The implementation code of create_hf_model function is as follows:

def create_hf_model(model_class,
                    model_name_or_path,
                    tokenizer,
                    ds_config=None,
                    rlhf_training=False,
                    disable_dropout=False):
    model_config = AutoConfig.from_pretrained(model_name_or_path)
    if disable_dropout:
        model_config.dropout = 0.0
    # Note: dschf is defined in function scope to avoid global effects
    # https://huggingface.co/docs/transformers/main_classes/deepspeed#nontrainer-deepspeed-integration
    if ds_config is not None and ds_config["zero_optimization"]["stage"] == 3:
        dschf = HfDeepSpeedConfig(ds_config)
    else:
        dschf = None
    if rlhf_training:
        # the weight loading is handled by create critic model
        model = model_class.from_config(model_config)
    else:
        model = model_class.from_pretrained(
            model_name_or_path,
            from_tf=bool(".ckpt" in model_name_or_path),
            config=model_config)

    model.config.end_token_id = tokenizer.eos_token_id
    model.config.pad_token_id = model.config.eos_token_id
    model.resize_token_embeddings(int(8 *math.ceil(len(tokenizer) / 8.0)))  
    # make the vocab size multiple of 8

    return model

When using BLOOMZ series models, there is no need to modify any model import code. However, when using other models, such as GLM, DS-Chat cannot directly import the model. In this case, the above code needs to be adjusted.

common problem:

  • Insufficient memory during training:
    countermeasure: reduce the batch-size, you can add parameters  --per_device_train_batch_size 1 --per_device_eval_batch_size 1
    , and you can also modify parameters:--max_seq_len 255

  • Model downloaded from Huggingface, local storage location:
    the default location is in: ~/.cache/huggingface/hub directory

  • How to use your own model ? Just
    set the parameters  model_name_or_path to the local path.  Note that you need to confirm whether there are two files "  and  "
    in the model folder  (DS-Chat does not store these two files when saving the model).tokenizer_config.jsontokenizer.json

3 Replacement data

【Watch the video explanation】

An important development effort for large models is to further optimize the model using task-specific data.
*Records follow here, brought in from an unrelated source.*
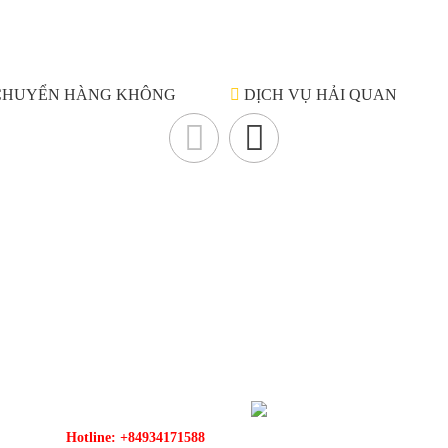
CHUYỂN HÀNG KHÔNG
DỊCH VỤ HẢI QUAN
Liên hệ
N
ách
 tự
CÔNG TY TNHH TIẾP VẬN QUỐC TẾ GOLDWELL
Ge
ịch
243 Huynh Van Banh, Ward 12, Phu Nhuan Dist, Hochiminh
City, Vietnam.
ers
+84.28.38422985
oud
+84.28.38449880
+84.28.38422986
ing
Hotline: +84934171588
Typically, models optimized using data from related tasks will perform better on the target task. Using your own data for model training in the DS-Chat tool can be divided into the following three steps:

  1. Prepare the data and organize the data according to a certain format, such as using JSON format.
  2. Modify the code of data_utils.py and raw_datasets.py to add support for new data.
  3. Set up the new data in the training shell script and start model training.

3.1 How to prepare data

Before preparing data, you first need to understand the data format required for model training. We can understand the data format used during training by looking at the raw_datasets.py code. The following is an example of one of the types of data reading implemented in the code:

class HelloSimpleAIHC3ChineseDataset(PromptRawDataset):
    def get_prompt(self, sample):
        if sample['question'] is not None:
            return " Human: " + sample['question'] + " Assistant:"
        return None

    def get_chosen(self, sample):
        if sample['human_answers'][0] is not None:
            return " " + sample['human_answers'][0]
        return None

    def get_prompt_and_chosen(self, sample):
        if sample['question'] is not None and sample['human_answers'][
                0] is not None:
            return " Human: " + sample['question'] + " Assistant: " + sample[
                'human_answers'][0]
        return None

    def get_rejected(self, sample):
        ...
    def get_prompt_and_rejected(self, sample):
        ...

Through the above code, we can see that there are three data formats in this data: prompt, answer, rejected, and their combination: prompt+answer and prompt+rejected. Therefore, the most basic contents of the training data are prompt, answer and rejected.

Then, we can learn in the part of line 141 in the data_utils.py file:

  • In Stage 1, get_prompt_and_chosen() is called to read the training data. Therefore, if we want to perform Stage 1 training, we need to prepare prompt and answer.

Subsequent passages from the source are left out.